[Stored entries]
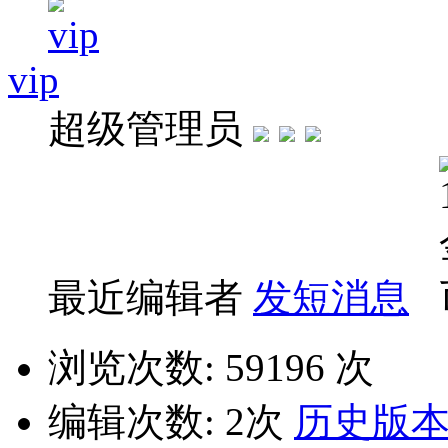
vip
超级管理员
最近编辑者
发短消息
浏览次数: 59196 次
编辑次数: 2次
历史版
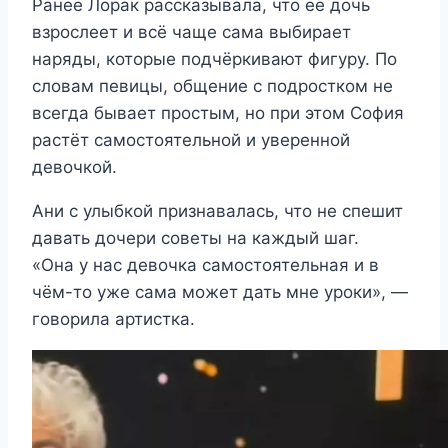
Ранее Лорак рассказывала, что её дочь
взрослеет и всё чаще сама выбирает
наряды, которые подчёркивают фигуру. По
словам певицы, общение с подростком не
всегда бывает простым, но при этом София
растёт самостоятельной и уверенной
девочкой.
Ани с улыбкой признавалась, что не спешит
давать дочери советы на каждый шаг.
«Она у нас девочка самостоятельная и в
чём-то уже сама может дать мне уроки», —
говорила артистка.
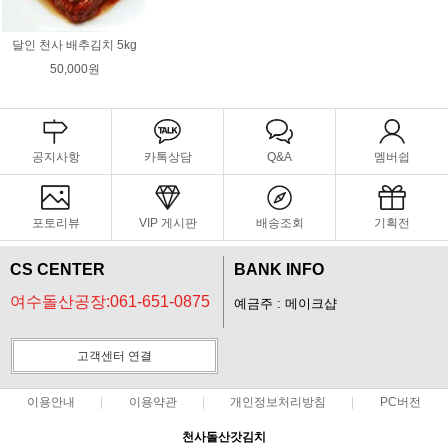
달인 천사 배추김치 5kg
50,000원
공지사항
카톡상담
Q&A
멤버쉽
포토리뷰
VIP 게시판
배송조회
기획전
CS CENTER
BANK INFO
여수돌산공장:061-651-0875
예금주 : 메이크샵
고객센터 연결
이용안내
이용약관
개인정보처리방침
PC버전
천사돌산갓김치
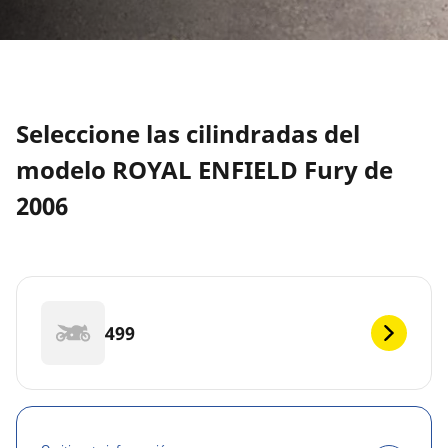
Seleccione las cilindradas del
modelo ROYAL ENFIELD Fury de
2006
499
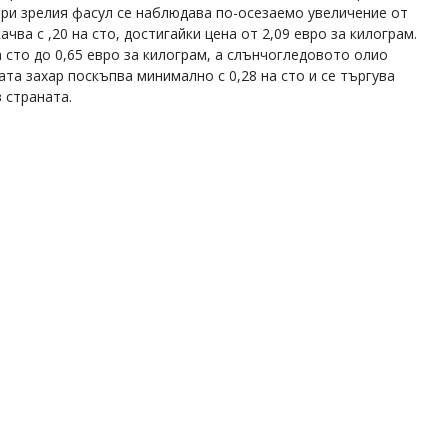
 при зрелия фасул се наблюдава по-осезаемо увеличение от
ачва с ,20 на сто, достигайки цена от 2,09 евро за килограм.
а сто до 0,65 евро за килограм, а слънчогледовото олио
лата захар поскъпва минимално с 0,28 на сто и се търгува
 страната.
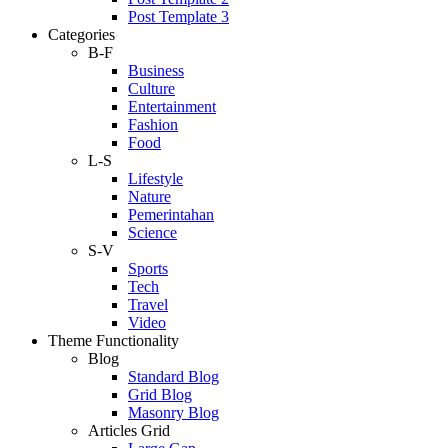
Post Template 3
Categories
B-F
Business
Culture
Entertainment
Fashion
Food
L-S
Lifestyle
Nature
Pemerintahan
Science
S-V
Sports
Tech
Travel
Video
Theme Functionality
Blog
Standard Blog
Grid Blog
Masonry Blog
Articles Grid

# [WORK TO COMPLETE]
Skip the pictures, then return the rest of the data exactly.

# [ANSWER BOX]
vip
超级管理员
最近编辑者
发短消息
浏览次数: 59196 次
编辑次数: 2次
历史版
Ранее Лорак рассказывала, что её дочь
взрослеет и всё чаще сама выбирает
наряды, которые подчёркивают фигуру. По
словам певицы, общение с подростком не
всегда бывает простым, но при этом София
растёт самостоятельной и уверенной
девочкой.
Ани с улыбкой признавалась, что не спешит
давать дочери советы на каждый шаг.
«Она у нас девочка самостоятельная и в
чём-то уже сама может дать мне уроки», —
говорила артистка.
달인 천사 배추김치 5kg
50,000원
공지사항
카톡상담
Q&A
멤버쉽
포토리뷰
VIP 게시판
배송조회
기획전
CS CENTER
BANK INFO
여수돌산공장:061-651-0875
예금주 : 메이크샵
고객센터 연결
이용안내
이용약관
개인정보처리방침
PC버전
천사돌산갓김치
Seleccione las cilindradas del
modelo ROYAL ENFIELD Fury de
2006
499
 при зрелия фасул се наблюдава по-осезаемо увеличение от
ачва с ,20 на сто, достигайки цена от 2,09 евро за килограм.
а сто до 0,65 евро за килограм, а слънчогледовото олио
лата захар поскъпва минимално с 0,28 на сто и се търгува
 страната.
Post Template 3
Categories
B-F
Business
Culture
Entertainment
Fashion
Food
L-S
Lifestyle
Nature
Pemerintahan
Science
S-V
Sports
Tech
Travel
Video
Theme Functionality
Blog
Standard Blog
Grid Blog
Masonry Blog
Articles Grid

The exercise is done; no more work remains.